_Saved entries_
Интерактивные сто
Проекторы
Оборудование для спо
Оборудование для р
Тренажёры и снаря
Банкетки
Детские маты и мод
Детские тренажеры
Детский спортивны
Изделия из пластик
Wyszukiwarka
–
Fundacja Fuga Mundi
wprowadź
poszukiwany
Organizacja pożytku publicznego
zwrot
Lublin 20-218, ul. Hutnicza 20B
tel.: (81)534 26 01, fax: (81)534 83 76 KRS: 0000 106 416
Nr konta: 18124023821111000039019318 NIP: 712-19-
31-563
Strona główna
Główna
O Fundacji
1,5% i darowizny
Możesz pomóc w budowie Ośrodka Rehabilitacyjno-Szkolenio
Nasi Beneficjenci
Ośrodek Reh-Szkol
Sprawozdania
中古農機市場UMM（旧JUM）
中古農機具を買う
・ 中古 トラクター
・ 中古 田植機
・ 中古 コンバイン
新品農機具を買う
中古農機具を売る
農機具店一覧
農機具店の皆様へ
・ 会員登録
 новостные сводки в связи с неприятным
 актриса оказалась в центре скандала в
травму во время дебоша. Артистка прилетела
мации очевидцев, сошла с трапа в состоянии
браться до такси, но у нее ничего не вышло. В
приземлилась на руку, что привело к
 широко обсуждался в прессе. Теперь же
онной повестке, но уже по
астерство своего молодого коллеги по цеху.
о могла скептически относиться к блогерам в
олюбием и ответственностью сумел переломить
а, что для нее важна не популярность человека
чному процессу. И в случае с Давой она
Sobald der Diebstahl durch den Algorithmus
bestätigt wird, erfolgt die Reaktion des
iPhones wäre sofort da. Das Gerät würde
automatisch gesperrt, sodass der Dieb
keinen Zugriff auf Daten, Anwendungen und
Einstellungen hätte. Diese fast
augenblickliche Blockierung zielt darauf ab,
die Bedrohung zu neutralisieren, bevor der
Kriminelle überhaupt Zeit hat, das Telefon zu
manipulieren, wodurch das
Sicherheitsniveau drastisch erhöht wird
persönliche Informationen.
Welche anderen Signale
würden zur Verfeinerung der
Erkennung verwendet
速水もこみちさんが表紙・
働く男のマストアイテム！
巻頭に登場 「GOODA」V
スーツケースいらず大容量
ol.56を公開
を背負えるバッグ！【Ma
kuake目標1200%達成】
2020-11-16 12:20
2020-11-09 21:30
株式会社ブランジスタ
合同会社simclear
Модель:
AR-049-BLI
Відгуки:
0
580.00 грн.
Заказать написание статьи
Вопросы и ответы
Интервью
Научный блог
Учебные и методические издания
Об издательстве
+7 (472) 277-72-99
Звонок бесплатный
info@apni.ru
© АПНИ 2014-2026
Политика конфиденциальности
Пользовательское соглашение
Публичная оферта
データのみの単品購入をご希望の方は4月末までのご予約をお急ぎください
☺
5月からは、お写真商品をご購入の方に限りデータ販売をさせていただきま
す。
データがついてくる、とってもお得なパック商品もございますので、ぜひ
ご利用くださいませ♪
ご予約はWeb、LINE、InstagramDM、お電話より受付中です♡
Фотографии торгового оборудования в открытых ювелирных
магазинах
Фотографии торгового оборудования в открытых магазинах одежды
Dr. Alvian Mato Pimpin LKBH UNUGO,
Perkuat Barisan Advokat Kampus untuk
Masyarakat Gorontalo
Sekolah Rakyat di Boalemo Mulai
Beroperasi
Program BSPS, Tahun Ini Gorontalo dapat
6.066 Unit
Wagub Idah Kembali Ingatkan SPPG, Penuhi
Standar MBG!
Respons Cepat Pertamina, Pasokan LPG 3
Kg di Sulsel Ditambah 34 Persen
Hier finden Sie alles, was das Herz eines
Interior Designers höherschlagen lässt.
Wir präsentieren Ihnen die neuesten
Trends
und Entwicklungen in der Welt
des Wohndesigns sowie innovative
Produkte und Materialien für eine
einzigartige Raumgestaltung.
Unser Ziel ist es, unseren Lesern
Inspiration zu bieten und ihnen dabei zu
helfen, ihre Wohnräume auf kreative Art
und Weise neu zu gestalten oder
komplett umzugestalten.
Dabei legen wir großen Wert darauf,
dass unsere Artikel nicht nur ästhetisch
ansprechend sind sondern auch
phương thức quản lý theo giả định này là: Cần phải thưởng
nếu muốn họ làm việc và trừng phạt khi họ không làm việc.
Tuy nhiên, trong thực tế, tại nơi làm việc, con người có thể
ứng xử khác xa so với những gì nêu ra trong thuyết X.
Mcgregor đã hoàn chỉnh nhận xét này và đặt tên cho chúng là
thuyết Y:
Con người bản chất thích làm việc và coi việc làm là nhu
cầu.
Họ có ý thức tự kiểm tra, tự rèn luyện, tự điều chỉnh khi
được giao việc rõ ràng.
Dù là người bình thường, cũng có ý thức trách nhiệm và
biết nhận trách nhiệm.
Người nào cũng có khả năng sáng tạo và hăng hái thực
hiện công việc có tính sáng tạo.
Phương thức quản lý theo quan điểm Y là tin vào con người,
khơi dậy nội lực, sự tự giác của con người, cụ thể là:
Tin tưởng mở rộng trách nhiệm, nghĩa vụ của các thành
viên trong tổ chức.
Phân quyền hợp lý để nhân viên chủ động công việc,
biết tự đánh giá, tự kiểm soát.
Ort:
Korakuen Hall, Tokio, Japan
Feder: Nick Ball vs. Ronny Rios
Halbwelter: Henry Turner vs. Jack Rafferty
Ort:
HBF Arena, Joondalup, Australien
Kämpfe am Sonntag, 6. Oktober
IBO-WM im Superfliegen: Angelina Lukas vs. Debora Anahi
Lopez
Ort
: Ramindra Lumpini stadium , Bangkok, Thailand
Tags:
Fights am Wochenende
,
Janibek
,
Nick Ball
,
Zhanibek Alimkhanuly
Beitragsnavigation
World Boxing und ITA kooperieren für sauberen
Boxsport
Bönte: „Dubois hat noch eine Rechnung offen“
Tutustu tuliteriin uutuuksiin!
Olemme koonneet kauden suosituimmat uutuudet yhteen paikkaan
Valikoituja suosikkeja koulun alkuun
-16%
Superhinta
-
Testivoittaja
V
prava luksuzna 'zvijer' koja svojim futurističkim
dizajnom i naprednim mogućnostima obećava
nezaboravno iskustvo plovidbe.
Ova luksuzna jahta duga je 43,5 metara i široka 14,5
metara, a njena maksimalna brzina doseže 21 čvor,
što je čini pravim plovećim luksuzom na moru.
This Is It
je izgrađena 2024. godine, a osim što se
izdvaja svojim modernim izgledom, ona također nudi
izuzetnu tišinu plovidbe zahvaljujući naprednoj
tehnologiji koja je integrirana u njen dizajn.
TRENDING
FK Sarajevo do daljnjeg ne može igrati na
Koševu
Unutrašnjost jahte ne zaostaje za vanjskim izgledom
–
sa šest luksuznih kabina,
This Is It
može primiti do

_WHAT YOU HAVE TO DO_
Some lines in the data above hold the string "trách". Find and copy each of them.

_TASK ANSWER_
Dù là người bình thường, cũng có ý thức trách nhiệm và
biết nhận trách nhiệm.
Tin tưởng mở rộng trách nhiệm, nghĩa vụ của các thành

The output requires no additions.